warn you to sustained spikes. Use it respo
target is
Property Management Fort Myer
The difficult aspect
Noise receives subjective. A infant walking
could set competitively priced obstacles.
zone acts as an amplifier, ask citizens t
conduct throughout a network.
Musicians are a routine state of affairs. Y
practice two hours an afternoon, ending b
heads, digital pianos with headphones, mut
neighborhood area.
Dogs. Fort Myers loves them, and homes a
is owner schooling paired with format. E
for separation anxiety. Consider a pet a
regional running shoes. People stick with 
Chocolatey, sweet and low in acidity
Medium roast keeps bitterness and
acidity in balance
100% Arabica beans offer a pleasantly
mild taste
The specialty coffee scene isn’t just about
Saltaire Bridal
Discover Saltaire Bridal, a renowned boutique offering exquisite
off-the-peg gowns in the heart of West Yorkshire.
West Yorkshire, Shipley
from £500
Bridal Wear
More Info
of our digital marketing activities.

—————

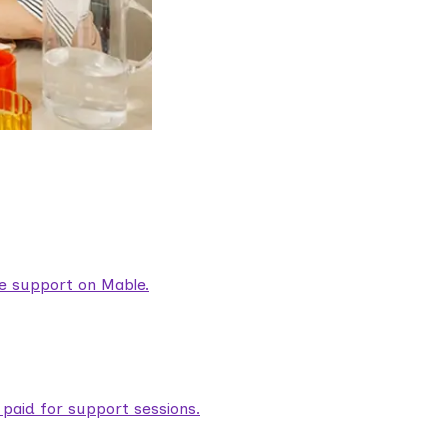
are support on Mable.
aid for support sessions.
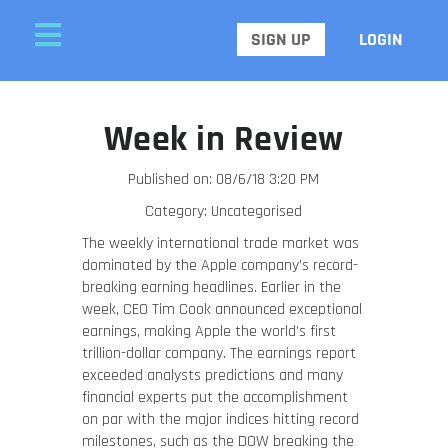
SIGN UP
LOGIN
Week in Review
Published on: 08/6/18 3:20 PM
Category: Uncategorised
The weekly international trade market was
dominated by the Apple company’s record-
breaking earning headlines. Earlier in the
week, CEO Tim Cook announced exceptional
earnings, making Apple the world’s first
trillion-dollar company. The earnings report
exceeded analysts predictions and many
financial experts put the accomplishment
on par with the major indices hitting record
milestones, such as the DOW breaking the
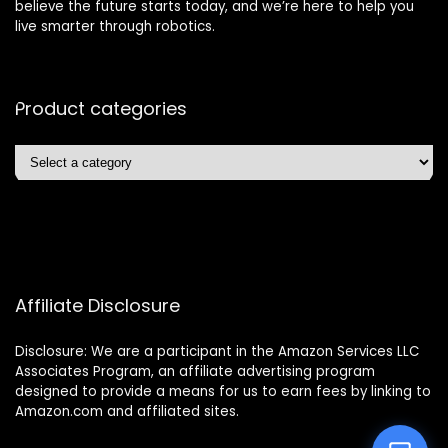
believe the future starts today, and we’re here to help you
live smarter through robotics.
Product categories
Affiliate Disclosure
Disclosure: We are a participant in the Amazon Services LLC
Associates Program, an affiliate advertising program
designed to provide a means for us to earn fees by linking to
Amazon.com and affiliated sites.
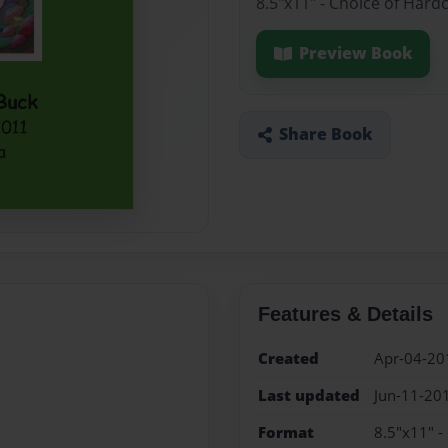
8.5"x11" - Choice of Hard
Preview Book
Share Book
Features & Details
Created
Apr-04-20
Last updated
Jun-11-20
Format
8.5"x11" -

—————

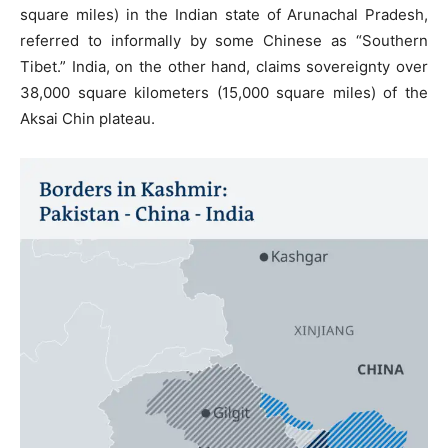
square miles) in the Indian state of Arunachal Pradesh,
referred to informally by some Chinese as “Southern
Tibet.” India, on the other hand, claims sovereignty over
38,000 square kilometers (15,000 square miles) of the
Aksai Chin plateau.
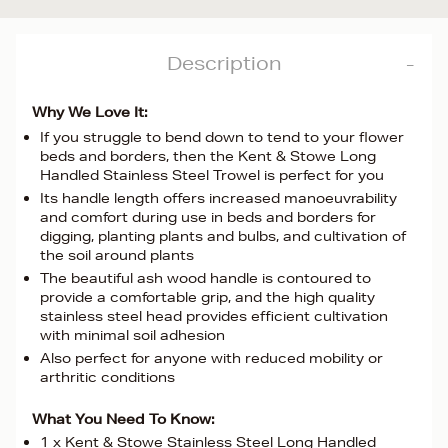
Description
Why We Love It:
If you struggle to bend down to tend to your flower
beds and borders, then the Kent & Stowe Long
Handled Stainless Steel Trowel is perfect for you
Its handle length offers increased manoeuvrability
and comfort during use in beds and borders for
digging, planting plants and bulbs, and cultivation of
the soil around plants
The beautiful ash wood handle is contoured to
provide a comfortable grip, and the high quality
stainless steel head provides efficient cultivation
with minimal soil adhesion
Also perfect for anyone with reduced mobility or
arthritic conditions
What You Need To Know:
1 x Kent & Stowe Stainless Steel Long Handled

—————

(Work order)
Whenever the string "beds" turns up in a line above, copy that line out.

(Solution to the problem)
beds and borders, then the Kent & Stowe Long
and comfort during use in beds and borders for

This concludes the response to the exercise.